The book, a gift from Chicago attorney Jeffery Leving, along with the university’s copies of the Second and Fourth folios, will provide a rare opportunity for students, faculty and other researchers. Widely regarded as the greatest writer in the English language and the world’s greatest dramatist, Shakespeare produced most of his known works between 1589 and 1613.
“Scholars spend a good deal of time working with facsimiles and digital versions of Shakespeare’s plays, so the chance to work directly with archival materials is invaluable,” says Nina Levine, professor of English and associate dean of Arts, Humanities and Social Sciences in the College of Arts and Sciences, who publishes widely on Shakespeare.
The three folios together also benefit UofSC students who will be able to study Shakespeare’s afterlife in print in the 75 years following his death, Levine adds.
Every copy of a Shakespeare Folio tells a piece of a larger story, and when these copies are brought together, interesting things start to take shape, says Greg Prickman, the Eric Weinmann librarian and director of collections for Folger Shakespeare Library in Washington, D.C.
“The Third Folio is an important piece of the puzzle of how Shakespeare became the iconic figure he is today, and this evolution becomes apparent when the Second, Third, and Fourth folios can be studied alongside one another and their differences compared,” Prickman says.

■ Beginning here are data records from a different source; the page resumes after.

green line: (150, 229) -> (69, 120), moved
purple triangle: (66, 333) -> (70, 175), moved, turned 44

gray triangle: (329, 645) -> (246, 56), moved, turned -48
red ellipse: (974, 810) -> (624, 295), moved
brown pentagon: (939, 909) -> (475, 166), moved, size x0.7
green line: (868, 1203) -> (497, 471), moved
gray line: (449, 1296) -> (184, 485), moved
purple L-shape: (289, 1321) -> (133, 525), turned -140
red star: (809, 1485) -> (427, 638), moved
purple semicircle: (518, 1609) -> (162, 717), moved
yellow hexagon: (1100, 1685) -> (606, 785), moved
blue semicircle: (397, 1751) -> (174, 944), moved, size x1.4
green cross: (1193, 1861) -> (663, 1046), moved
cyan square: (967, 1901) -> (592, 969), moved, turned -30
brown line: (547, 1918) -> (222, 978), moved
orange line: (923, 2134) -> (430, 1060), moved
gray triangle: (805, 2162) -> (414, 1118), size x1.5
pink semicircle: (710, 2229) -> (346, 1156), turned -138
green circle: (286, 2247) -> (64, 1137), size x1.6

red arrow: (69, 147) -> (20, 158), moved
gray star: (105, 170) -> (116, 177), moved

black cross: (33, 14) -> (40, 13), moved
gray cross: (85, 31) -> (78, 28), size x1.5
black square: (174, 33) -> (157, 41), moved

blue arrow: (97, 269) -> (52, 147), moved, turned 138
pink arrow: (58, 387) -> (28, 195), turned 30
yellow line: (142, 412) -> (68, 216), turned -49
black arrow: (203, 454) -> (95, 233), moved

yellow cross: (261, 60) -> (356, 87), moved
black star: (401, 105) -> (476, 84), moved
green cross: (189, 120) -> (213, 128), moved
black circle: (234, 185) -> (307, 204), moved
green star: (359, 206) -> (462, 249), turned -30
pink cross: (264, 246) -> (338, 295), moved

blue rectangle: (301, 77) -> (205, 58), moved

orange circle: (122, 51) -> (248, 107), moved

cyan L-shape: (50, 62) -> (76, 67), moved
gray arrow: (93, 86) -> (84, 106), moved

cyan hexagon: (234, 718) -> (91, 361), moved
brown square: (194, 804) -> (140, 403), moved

‘Third Folio is the rarest’
Many of Shakespeare’s plays, which were written to be performed, were not published during his lifetime. The First Folio, the first collected edition of Shakespeare’s works was published in 1623, seven years after his death, by two fellow actors who compiled 46 of his plays to preserve them for future generations. A Second Folio was published in 1632, and the Third Folio, which was published in 1663 and reissued in 1664, has been described as rare, compared with the Second and Fourth (1685). The reason for its rarity has been debated, but speculation is that many copies were destroyed in the Great Fire of London in 1666.
The second issue, is significant, Levine says, because it was published shortly after the theaters reopened following the Restoration, and it included seven so-called “new” plays. Shakespeare may have had a hand in some of these additional plays, but only Pericles is attributed to Shakespeare today.
“The Third Folio is the rarest of the folios. Having one in our collection provides a more enriching classroom and research experience for students. And it puts us in very good company. Harvard, Yale, Duke, Rutgers and Emory universities all have copies,” says Tom McNally, dean of University Libraries.
Fewer than 50 copies of the Third Folio are cataloged through the Online Computer Library Center, says Elizabeth Sudduth, associate dean for special collections and director of the Irvin Department of Rare Books and Special Collections. Not all copies — such as those in private collections — are included in this global library cooperative, but it is an indication of the quantity in existence.